PROBLEM:
From the listing, collect all lines containing the word "produktu".

LISTED ENTRIES:

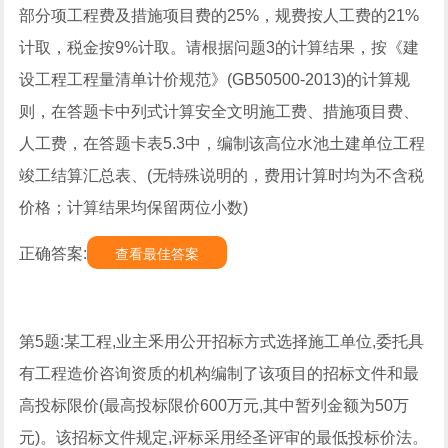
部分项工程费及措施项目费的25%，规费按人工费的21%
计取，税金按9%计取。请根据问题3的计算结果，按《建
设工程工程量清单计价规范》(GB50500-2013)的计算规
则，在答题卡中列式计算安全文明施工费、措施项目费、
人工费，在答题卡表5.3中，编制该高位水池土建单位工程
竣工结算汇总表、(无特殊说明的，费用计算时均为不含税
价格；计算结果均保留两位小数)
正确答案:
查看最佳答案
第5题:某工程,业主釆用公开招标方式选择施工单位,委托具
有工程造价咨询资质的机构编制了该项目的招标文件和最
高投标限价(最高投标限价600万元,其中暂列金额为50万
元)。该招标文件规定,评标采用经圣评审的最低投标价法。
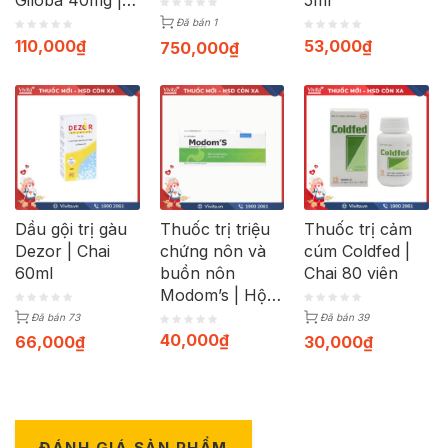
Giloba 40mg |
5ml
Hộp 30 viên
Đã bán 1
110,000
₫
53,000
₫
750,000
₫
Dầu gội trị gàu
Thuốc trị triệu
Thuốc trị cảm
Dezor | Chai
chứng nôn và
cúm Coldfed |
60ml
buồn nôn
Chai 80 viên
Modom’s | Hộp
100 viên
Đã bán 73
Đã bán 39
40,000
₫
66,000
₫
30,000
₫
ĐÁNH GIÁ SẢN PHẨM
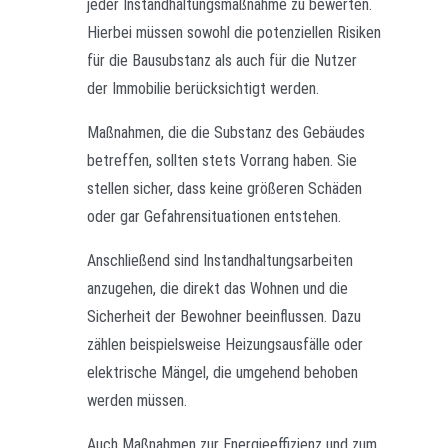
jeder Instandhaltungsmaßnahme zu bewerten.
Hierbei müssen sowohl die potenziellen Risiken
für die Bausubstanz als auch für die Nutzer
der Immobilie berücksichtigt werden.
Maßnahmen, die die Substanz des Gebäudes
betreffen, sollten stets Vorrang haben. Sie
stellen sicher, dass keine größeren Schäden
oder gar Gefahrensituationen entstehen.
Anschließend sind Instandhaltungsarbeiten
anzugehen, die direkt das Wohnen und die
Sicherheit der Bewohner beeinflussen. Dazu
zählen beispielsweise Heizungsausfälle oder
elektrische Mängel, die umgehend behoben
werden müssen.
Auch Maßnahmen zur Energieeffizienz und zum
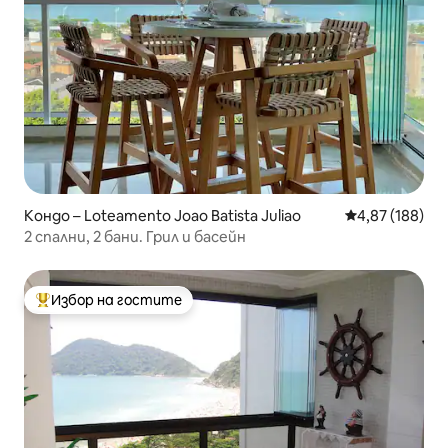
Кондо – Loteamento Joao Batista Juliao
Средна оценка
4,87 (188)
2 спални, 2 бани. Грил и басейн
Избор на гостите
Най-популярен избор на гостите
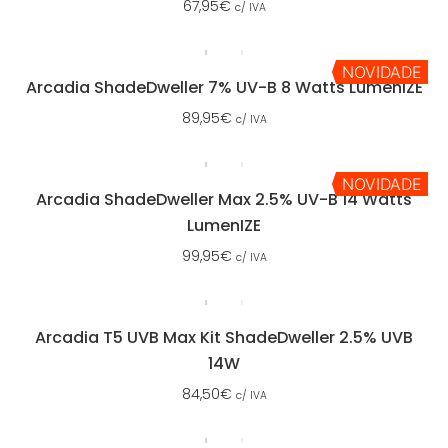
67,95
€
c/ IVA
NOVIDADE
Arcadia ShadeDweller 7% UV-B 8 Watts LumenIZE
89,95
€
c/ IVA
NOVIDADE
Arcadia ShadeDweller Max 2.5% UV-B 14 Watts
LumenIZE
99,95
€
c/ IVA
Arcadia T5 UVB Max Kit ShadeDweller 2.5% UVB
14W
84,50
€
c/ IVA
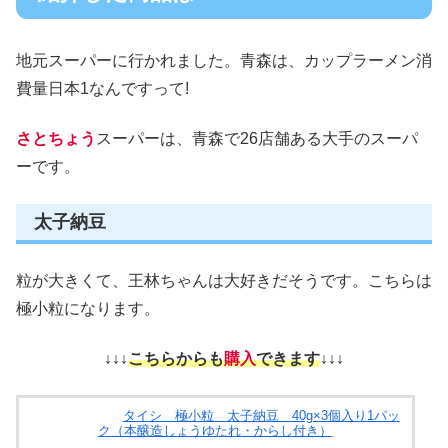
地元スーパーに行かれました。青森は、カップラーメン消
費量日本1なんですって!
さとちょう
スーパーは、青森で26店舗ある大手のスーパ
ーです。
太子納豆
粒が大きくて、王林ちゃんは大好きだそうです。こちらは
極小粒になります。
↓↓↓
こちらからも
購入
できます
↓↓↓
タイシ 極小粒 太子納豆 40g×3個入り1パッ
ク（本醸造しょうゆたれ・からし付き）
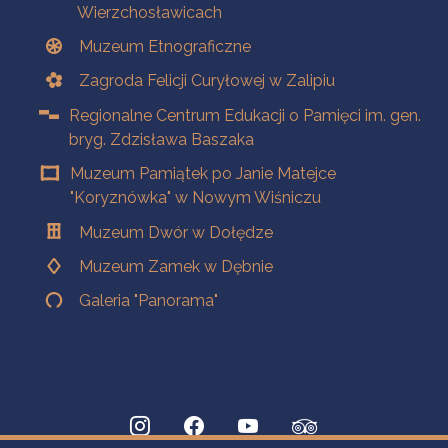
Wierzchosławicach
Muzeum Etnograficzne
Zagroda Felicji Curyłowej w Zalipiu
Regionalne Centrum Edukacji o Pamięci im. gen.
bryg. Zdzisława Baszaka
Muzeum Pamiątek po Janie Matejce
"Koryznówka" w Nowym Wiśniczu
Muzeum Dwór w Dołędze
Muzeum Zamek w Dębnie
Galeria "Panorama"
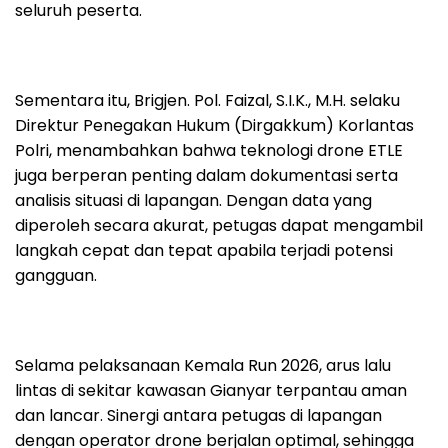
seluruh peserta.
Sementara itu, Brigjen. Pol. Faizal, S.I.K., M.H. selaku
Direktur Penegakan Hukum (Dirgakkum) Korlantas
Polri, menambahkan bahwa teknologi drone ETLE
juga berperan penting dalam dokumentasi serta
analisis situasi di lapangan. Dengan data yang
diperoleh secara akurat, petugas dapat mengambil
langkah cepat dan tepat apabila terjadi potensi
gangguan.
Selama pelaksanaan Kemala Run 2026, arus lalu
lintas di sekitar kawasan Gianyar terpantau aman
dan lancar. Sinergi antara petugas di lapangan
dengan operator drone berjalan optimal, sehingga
==
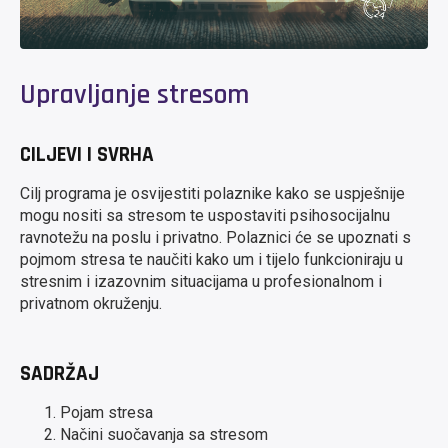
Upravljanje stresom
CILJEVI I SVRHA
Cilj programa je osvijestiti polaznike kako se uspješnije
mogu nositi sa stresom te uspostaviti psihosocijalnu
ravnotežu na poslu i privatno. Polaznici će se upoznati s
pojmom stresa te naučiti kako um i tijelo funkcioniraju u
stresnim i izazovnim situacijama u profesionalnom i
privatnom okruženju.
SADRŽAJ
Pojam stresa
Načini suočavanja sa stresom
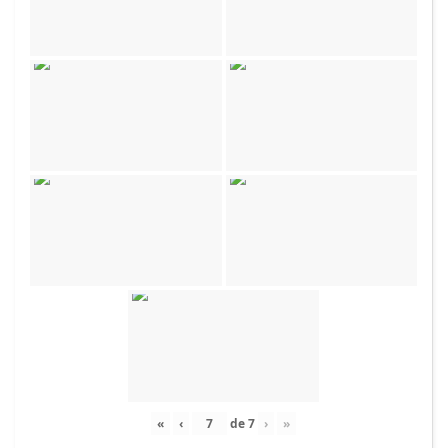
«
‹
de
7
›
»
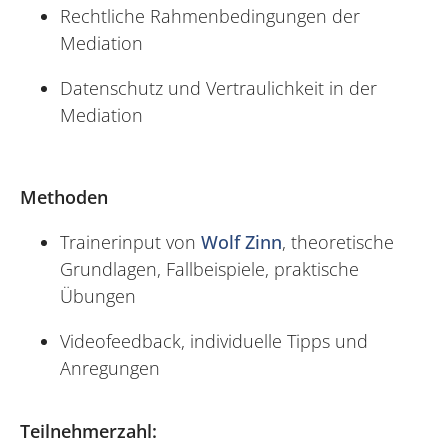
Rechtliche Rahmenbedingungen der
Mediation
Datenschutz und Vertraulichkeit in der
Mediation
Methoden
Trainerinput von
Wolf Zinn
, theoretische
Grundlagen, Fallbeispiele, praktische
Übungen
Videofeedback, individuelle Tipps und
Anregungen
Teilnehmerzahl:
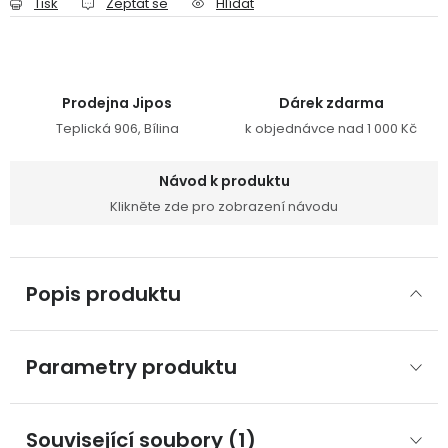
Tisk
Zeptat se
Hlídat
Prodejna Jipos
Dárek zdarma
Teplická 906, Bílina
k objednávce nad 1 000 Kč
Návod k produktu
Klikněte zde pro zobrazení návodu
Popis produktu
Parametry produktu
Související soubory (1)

SOLUTION BELOW:
Návod k produktu
Popis produktu
Parametry produktu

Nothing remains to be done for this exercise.